Directed exploration in complex environments.

(a) In a bandit problem (left), actions have no long-term consequences. In complex environments (right), actions have long-term consequences as particular actions might lead, in the future, to different parts of the state-space. In this example, these parts (shaded areas) are of different size. As a result, the local visit-counters are no longer a good measure of uncertainty. In this example, a2 should be, in general, chosen more often compared to a1 in order to exhaust the larger uncertainty associated with it. (b) Participants were instructed to navigate through a maze of rooms. Each room was identified by a unique background image and a title. To move to the next room, participants chose between the available doors by mouse-clicking. Background images and room titles (Armenian letters) were randomized between participants, and were devoid of any clear semantic or spatial structure. (c) The three maze structures in Experiment 1 (Top) have a root state S (highlighted in yellow) with two doors. They differ in the imbalance between the number of doors available in future rooms MR and ML (nR : nL – 4:3, 5:2, 6:1).
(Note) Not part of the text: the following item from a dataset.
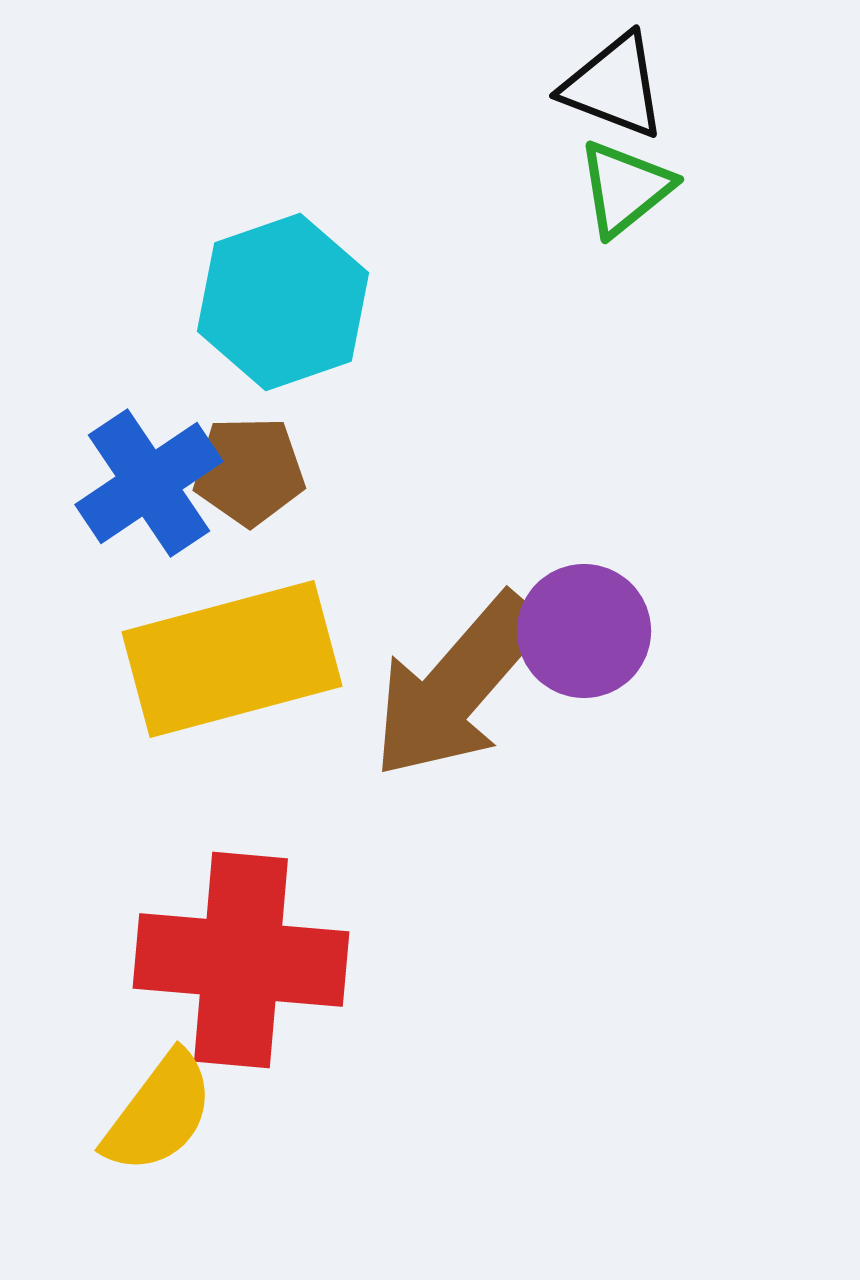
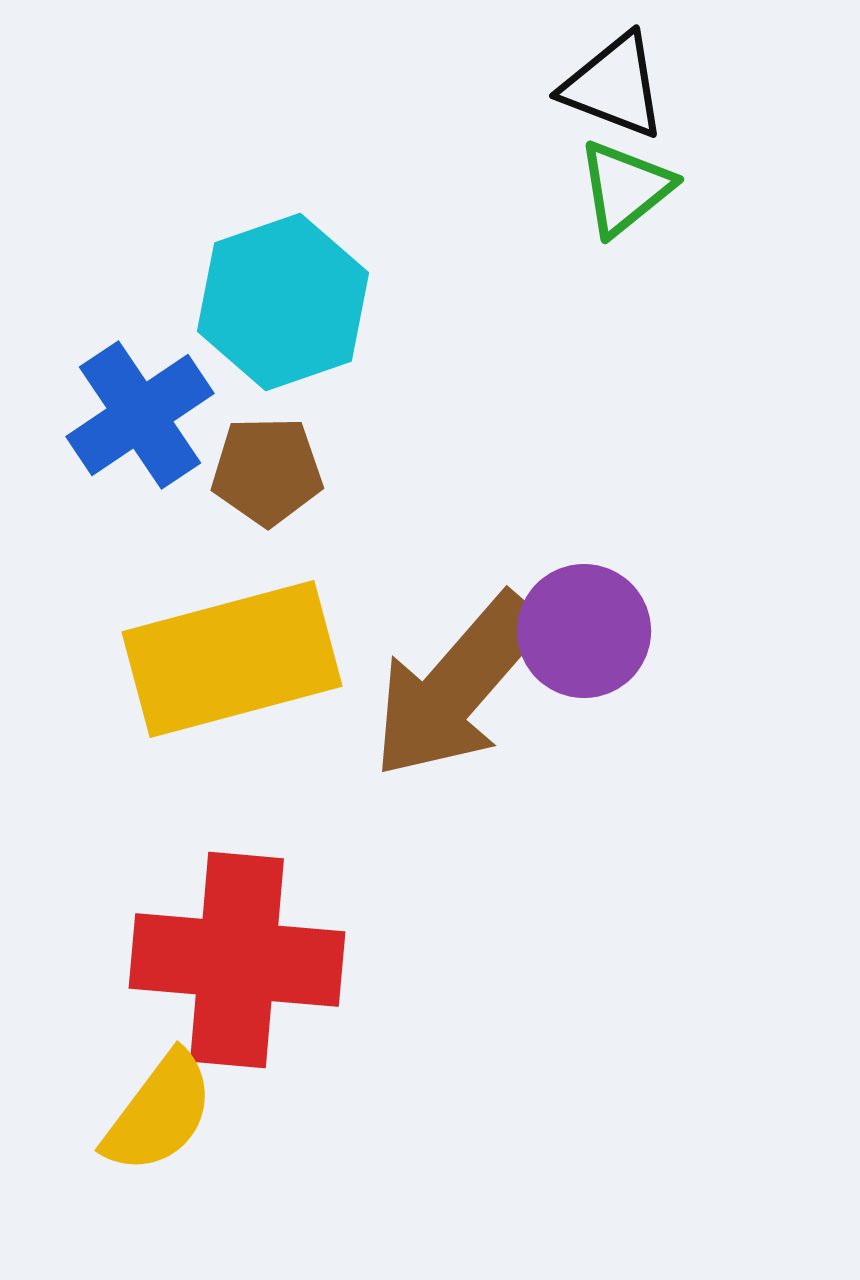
brown pentagon: moved 18 px right
blue cross: moved 9 px left, 68 px up
red cross: moved 4 px left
Consistent with models of directed exploration that take into account long-term consequences of actions, and unlike counter-based models, participants exhibited bias towards room MR, deviating from a uniform policy (Bottom, bars and error-bars denote mean and 95% confidence interval of pR; number of participants: n = 161; 120; 137. Statistical significance, here and in following figures: * : p < 0.05, ** : p < 0.01; *** : p < 0.001).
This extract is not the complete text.